PROBLEM REQUIREMENTS >> Note every line in the entries that contains the string "très", and copy it.

DATA FOR PROCESSING >>
◇ ◇ ◇

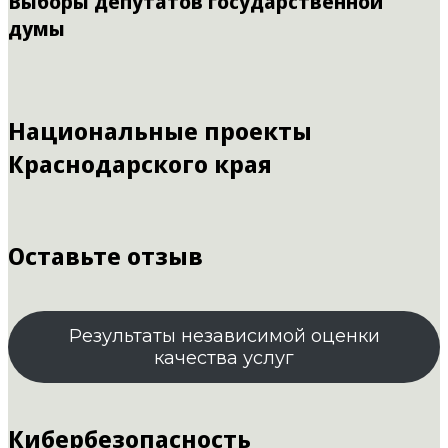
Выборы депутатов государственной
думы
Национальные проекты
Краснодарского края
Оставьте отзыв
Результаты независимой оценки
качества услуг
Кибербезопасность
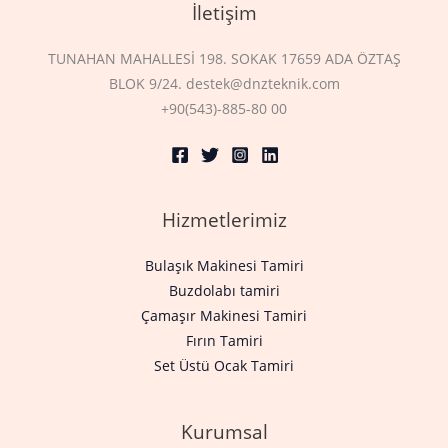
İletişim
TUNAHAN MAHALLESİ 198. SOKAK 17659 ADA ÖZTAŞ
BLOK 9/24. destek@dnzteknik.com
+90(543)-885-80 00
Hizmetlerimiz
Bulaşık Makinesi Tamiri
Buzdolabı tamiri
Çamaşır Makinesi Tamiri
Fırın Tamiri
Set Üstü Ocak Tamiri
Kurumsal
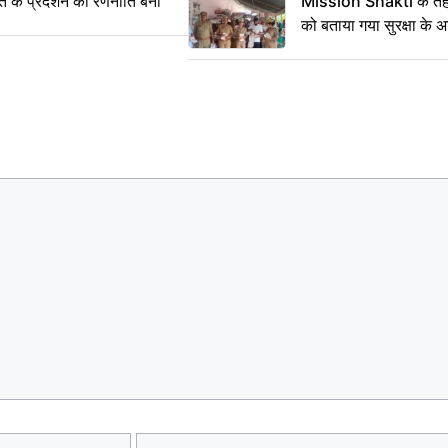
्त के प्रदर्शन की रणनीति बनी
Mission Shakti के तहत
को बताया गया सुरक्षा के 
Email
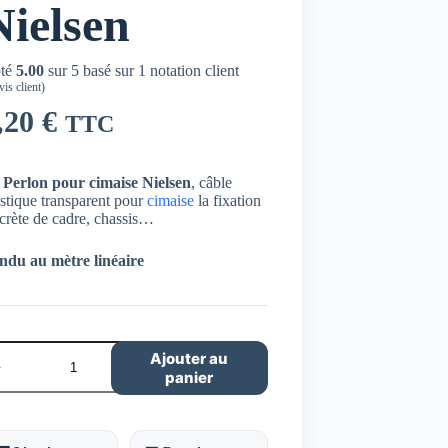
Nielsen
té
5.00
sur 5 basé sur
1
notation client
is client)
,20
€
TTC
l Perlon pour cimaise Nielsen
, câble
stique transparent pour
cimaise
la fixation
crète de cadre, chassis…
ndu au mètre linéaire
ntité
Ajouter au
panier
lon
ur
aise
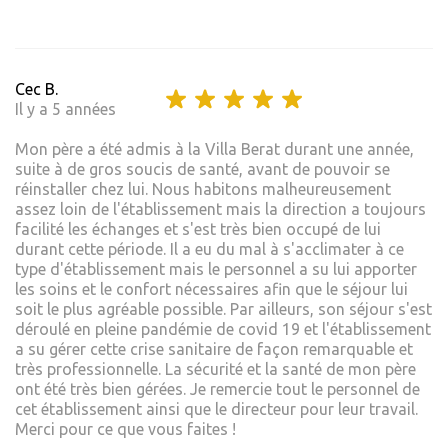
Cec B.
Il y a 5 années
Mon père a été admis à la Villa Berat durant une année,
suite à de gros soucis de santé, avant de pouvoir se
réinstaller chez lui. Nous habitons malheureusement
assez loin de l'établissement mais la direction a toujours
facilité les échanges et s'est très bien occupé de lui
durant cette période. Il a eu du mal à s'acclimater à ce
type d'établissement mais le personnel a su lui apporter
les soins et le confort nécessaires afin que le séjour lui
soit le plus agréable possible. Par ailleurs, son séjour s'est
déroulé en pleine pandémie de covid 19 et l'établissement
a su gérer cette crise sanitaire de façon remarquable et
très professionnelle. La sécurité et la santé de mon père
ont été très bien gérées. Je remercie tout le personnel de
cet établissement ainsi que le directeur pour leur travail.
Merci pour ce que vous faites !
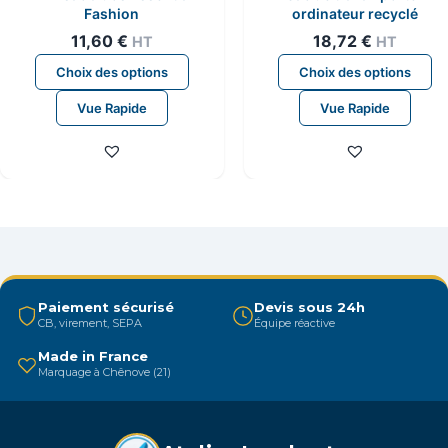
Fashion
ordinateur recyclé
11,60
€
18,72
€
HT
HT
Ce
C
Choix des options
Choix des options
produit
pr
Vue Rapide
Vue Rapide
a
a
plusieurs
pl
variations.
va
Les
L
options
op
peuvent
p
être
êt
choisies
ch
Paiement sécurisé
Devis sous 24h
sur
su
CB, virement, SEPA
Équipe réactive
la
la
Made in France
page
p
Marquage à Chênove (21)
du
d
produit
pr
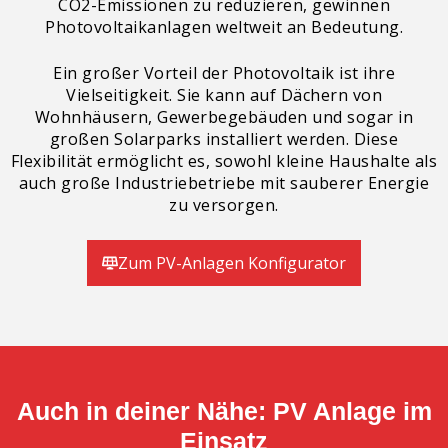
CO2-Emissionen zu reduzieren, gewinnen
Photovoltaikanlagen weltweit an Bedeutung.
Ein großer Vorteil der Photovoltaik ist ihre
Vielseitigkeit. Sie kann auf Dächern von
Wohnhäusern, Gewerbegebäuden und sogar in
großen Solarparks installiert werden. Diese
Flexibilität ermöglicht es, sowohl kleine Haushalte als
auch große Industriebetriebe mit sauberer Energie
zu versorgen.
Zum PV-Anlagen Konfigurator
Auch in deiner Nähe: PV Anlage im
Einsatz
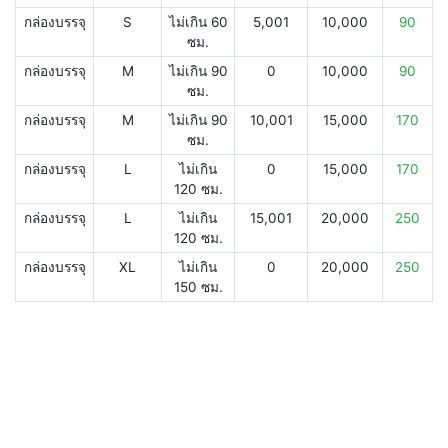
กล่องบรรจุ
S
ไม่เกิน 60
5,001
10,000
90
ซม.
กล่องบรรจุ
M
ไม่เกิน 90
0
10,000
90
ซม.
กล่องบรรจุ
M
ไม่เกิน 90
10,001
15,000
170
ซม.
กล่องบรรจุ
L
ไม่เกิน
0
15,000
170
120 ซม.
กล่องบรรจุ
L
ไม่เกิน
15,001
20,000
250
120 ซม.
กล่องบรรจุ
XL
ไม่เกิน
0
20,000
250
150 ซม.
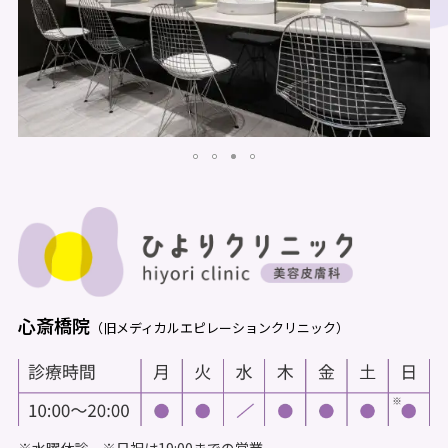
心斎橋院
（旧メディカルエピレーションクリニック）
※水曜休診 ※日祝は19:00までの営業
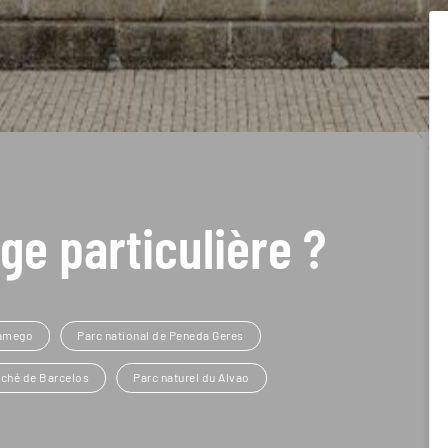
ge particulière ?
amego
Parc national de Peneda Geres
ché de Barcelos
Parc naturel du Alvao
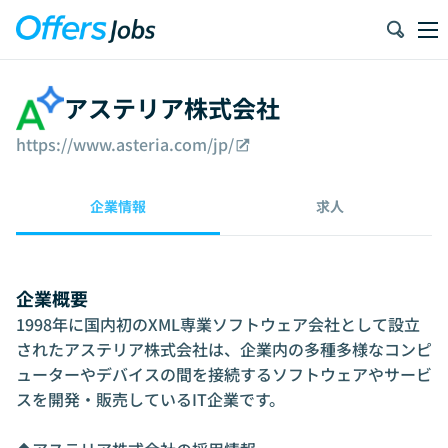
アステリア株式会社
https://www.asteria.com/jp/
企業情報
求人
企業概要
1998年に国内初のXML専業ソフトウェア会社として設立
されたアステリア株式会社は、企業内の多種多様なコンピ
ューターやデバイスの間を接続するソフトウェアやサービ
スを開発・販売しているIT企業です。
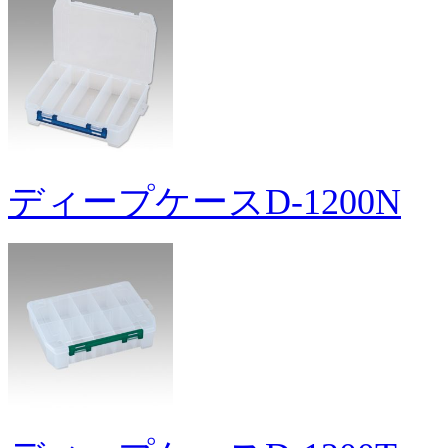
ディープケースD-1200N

◇ ◇ ◇

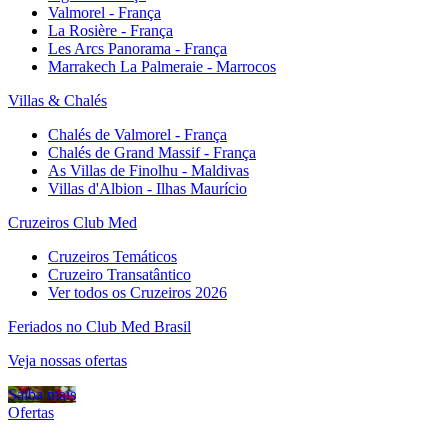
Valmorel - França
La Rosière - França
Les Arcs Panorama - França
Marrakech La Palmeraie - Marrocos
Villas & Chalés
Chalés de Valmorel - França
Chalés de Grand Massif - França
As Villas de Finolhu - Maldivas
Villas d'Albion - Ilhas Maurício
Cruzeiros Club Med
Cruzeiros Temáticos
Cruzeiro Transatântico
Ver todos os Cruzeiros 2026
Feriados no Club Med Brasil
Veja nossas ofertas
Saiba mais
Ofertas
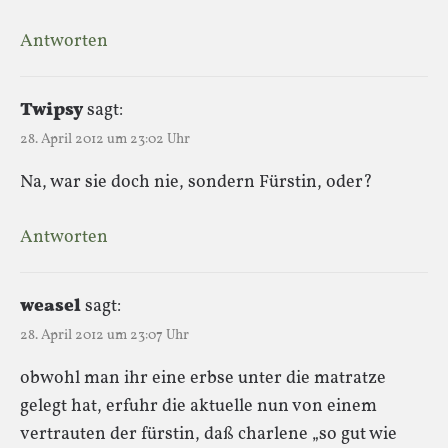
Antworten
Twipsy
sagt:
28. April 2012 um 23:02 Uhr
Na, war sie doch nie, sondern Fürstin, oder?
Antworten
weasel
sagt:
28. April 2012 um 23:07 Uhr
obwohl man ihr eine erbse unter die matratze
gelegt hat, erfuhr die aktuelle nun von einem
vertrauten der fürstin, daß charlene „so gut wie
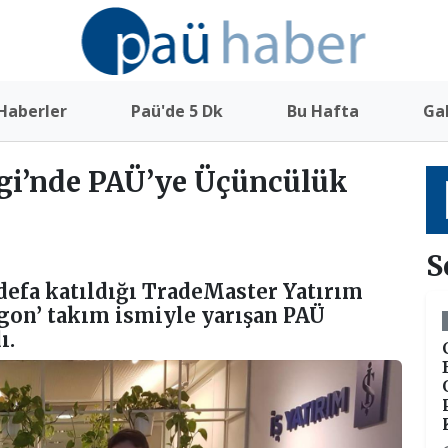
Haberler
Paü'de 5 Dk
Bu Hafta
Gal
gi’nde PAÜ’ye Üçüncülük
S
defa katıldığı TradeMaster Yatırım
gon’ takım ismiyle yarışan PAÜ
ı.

◇ ◇ ◇

WRITTEN RESPONSE >>
facilité les échanges et s'est très bien occupé de lui
très professionnelle. La sécurité et la santé de mon père
ont été très bien gérées. Je remercie tout le personnel de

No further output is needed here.